Add an Internal Connection
You can add internal connections from an application’s Settings page or a database’s Overview page. It doesn’t matter where you start the process; the result will be the same.
To add a connection from an application to a database, go to Applications > appname > Settings > in the Internal connections section, click Add connection, and select the database you’d like to create the internal connection to.
We can automatically populate an application’s environment variables from the database connection details. Do not copy and paste the internal connection details into environment variables. Click Add connection or Add application and select the Add environment variables… checkbox. This will automatically populate the environment variables from the database you’re connecting to.
Some applications may expect environment variables (keys) with different names.
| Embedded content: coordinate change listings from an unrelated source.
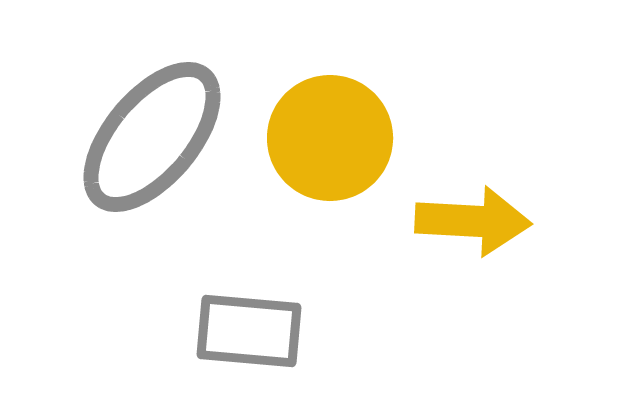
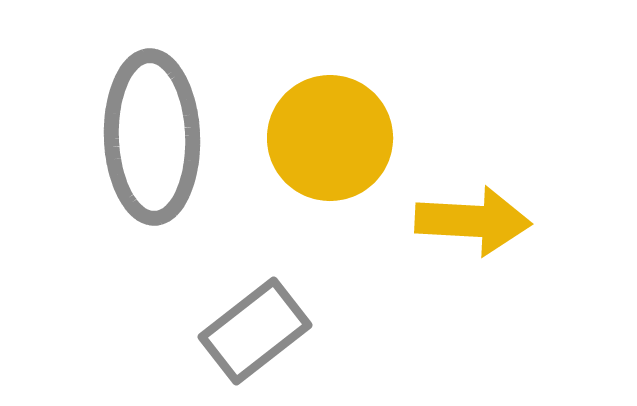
gray ellipse: rotated 42 degrees counterclockwise
gray rectangle: moved 6 px right; rotated 43 degrees counterclockwise
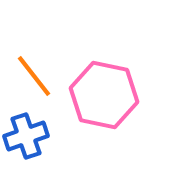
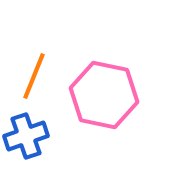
orange line: rotated 60 degrees clockwise
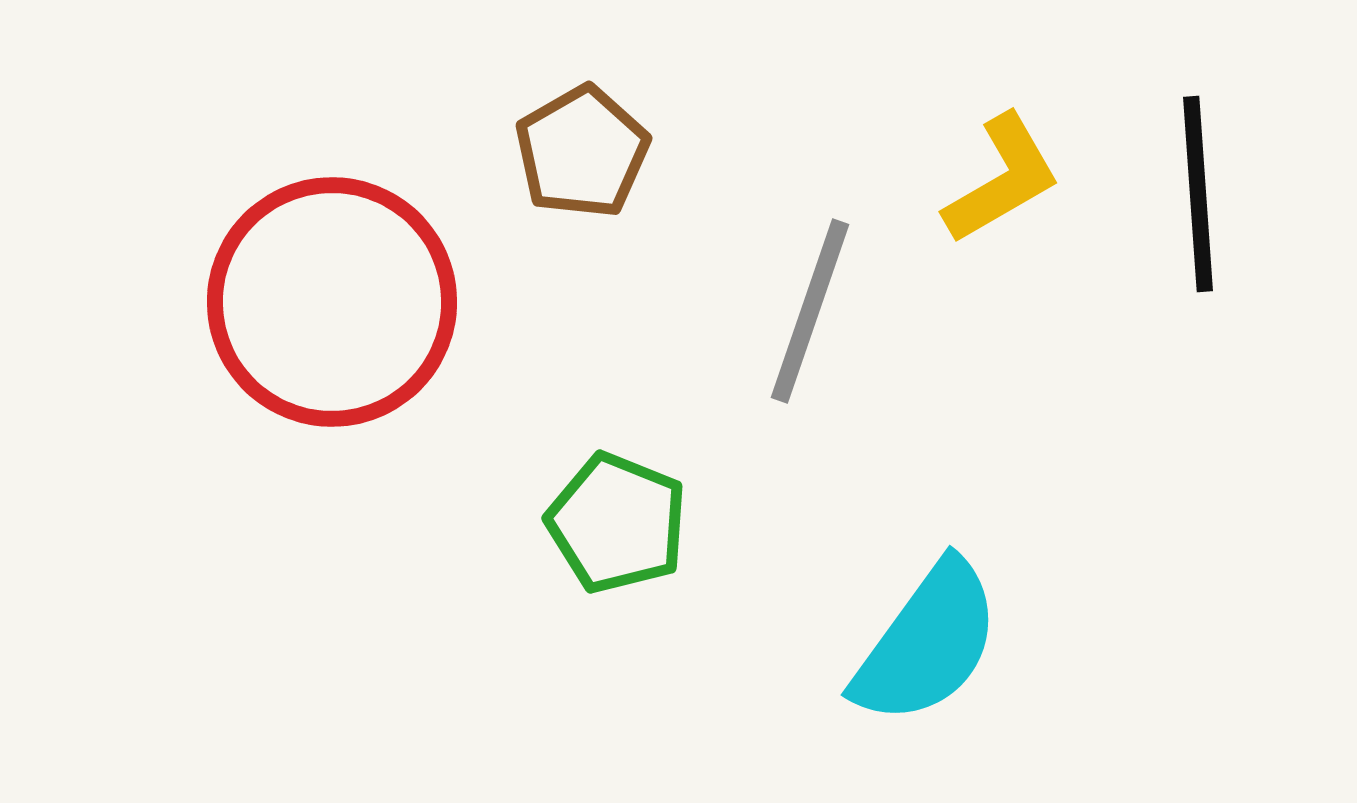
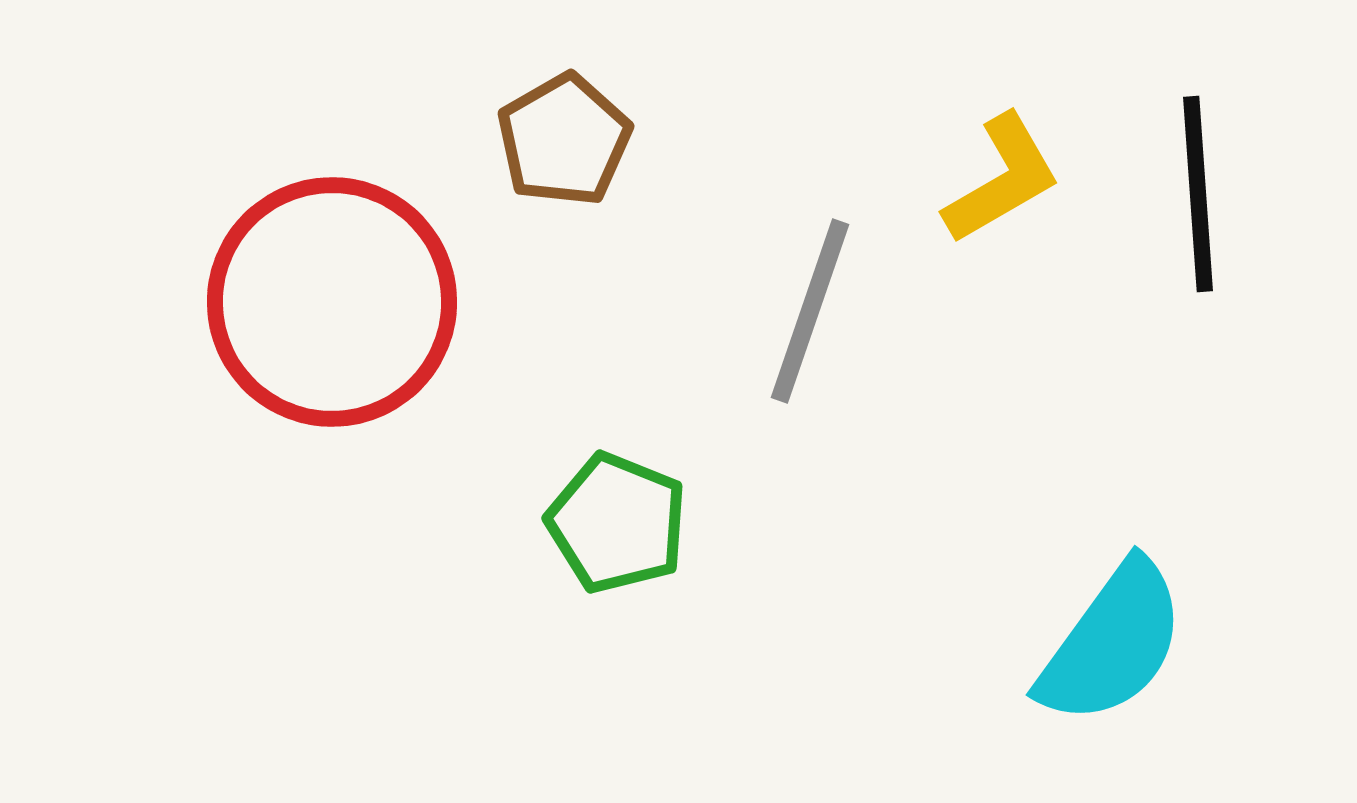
brown pentagon: moved 18 px left, 12 px up
cyan semicircle: moved 185 px right
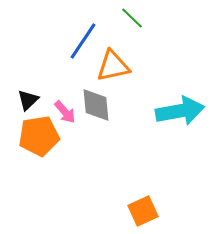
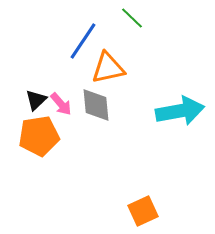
orange triangle: moved 5 px left, 2 px down
black triangle: moved 8 px right
pink arrow: moved 4 px left, 8 px up
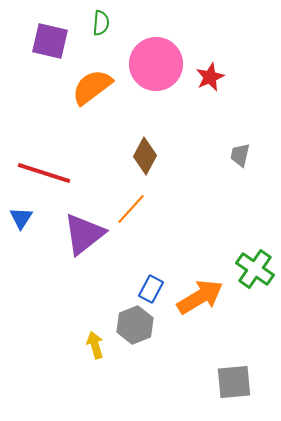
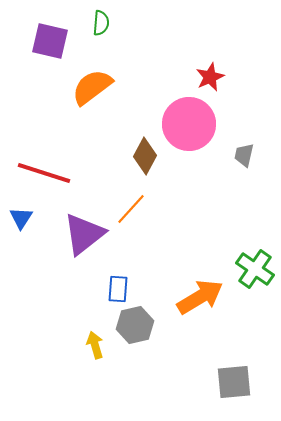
pink circle: moved 33 px right, 60 px down
gray trapezoid: moved 4 px right
blue rectangle: moved 33 px left; rotated 24 degrees counterclockwise
gray hexagon: rotated 9 degrees clockwise
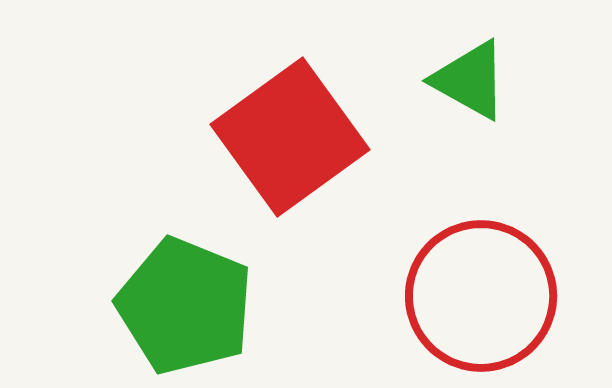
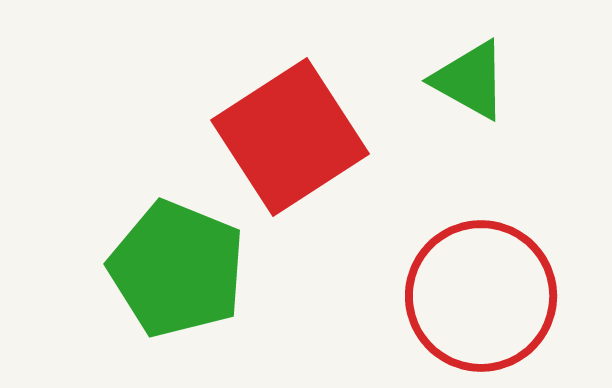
red square: rotated 3 degrees clockwise
green pentagon: moved 8 px left, 37 px up
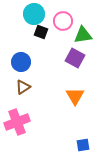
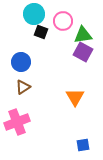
purple square: moved 8 px right, 6 px up
orange triangle: moved 1 px down
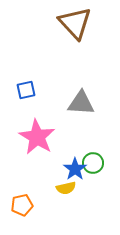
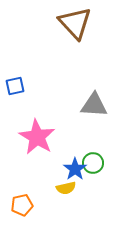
blue square: moved 11 px left, 4 px up
gray triangle: moved 13 px right, 2 px down
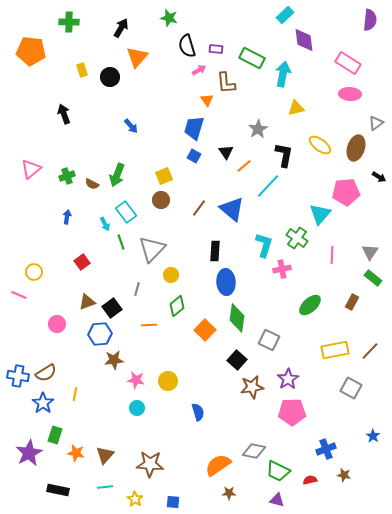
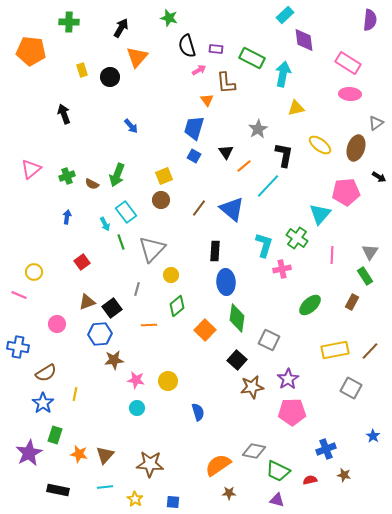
green rectangle at (373, 278): moved 8 px left, 2 px up; rotated 18 degrees clockwise
blue cross at (18, 376): moved 29 px up
orange star at (76, 453): moved 3 px right, 1 px down
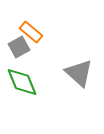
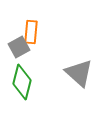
orange rectangle: rotated 55 degrees clockwise
green diamond: rotated 36 degrees clockwise
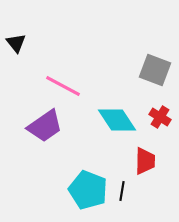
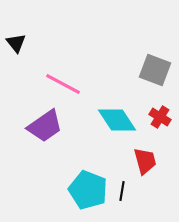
pink line: moved 2 px up
red trapezoid: rotated 16 degrees counterclockwise
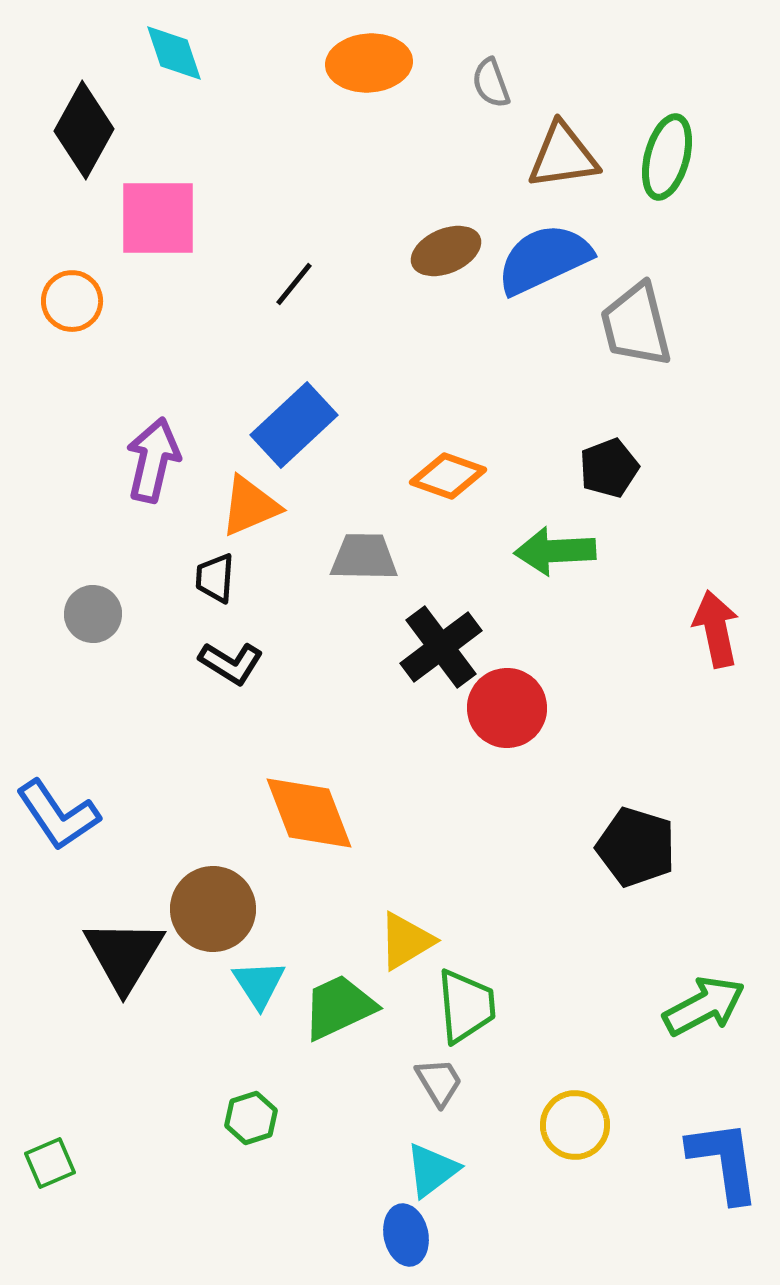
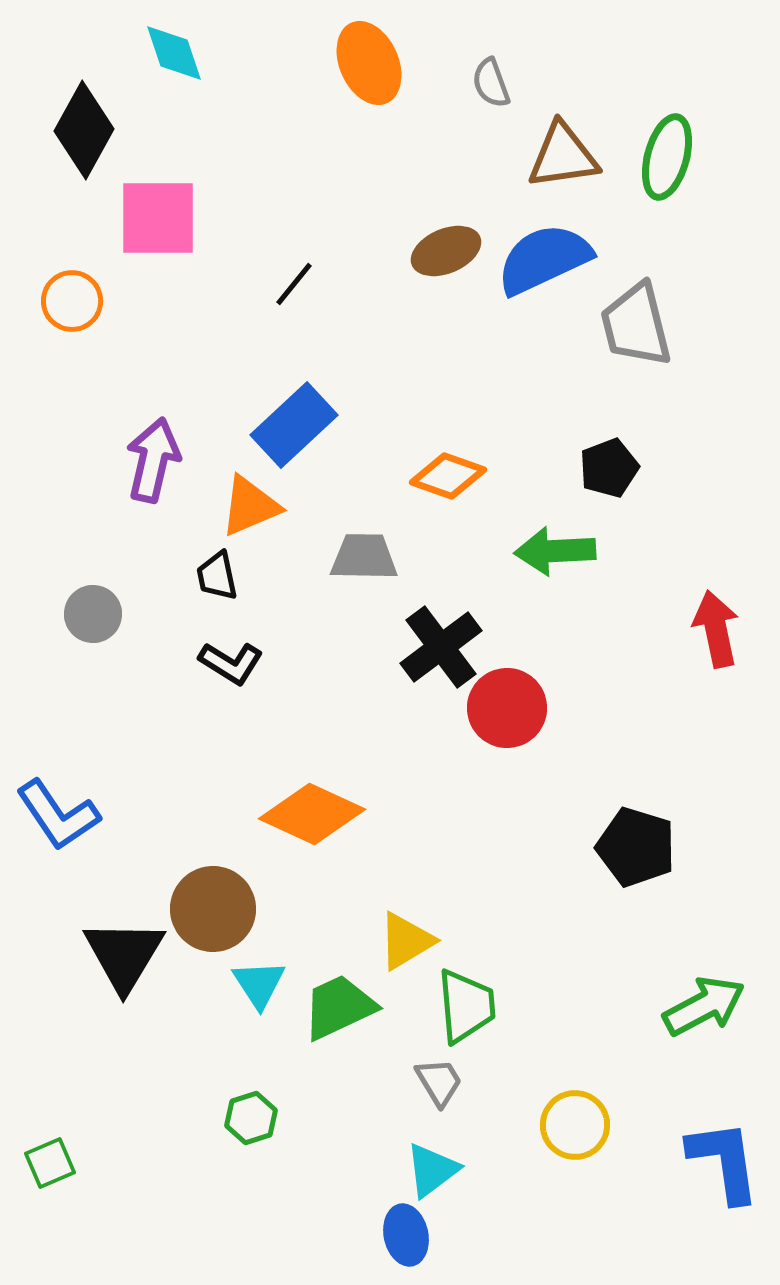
orange ellipse at (369, 63): rotated 70 degrees clockwise
black trapezoid at (215, 578): moved 2 px right, 2 px up; rotated 16 degrees counterclockwise
orange diamond at (309, 813): moved 3 px right, 1 px down; rotated 44 degrees counterclockwise
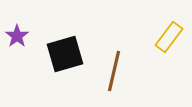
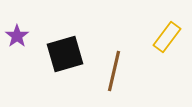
yellow rectangle: moved 2 px left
You can edit the names in the list before adding the connection or edit them later on the application’s Environment variables page.
Internal Connections and the Build Process
Internal connections are only available during runtime; they are not available during the build process.
If your application tries to connect to a database using an internal connection during the build process, this causes an error that says the database is not running, which makes the build fail. This is expected because the internal connection is not live during the build; it can only be used during runtime.
There are a couple of ways to work around this.
Option 1: Move the logic that connects to the database from the application’s build command to the start command. For example: if you have a command like
prisma migrate in the build process and move that command to the start command, your application will only access the database during runtime, and the build will be successful.
Option 2: Add separate environment variables as needed for the database connection, one available for the build process, and the other only for runtime. The keys can be the same (e.g.
DB_CONNECTION_URL) as long as one is only available during the build process and the other is only available during runtime. Use the database’s External connection details (Databases > dbname > Overview > External connections) for the values of any variables to be used in the build process.
The port for internal connections to an application is 8080, and the port for internal connections to a database is 3306. The ports for these internal connections cannot be changed.
For applications, Kinsta automatically sets the
PORT environment variable. You do not need to define it yourself or hard-code it into the application. When an application is deployed, it is reachable on the internet on ports 80 and 443, and we route those ports to the container on port 8080.
Remove an Internal Connection
If you need to remove a connection, go to the Application’s Settings page, and under Internal connections, click the delete (trash can) icon.
In the Remove connection modal/pop-up, click Remove connection to confirm and remove the connection between the application and database.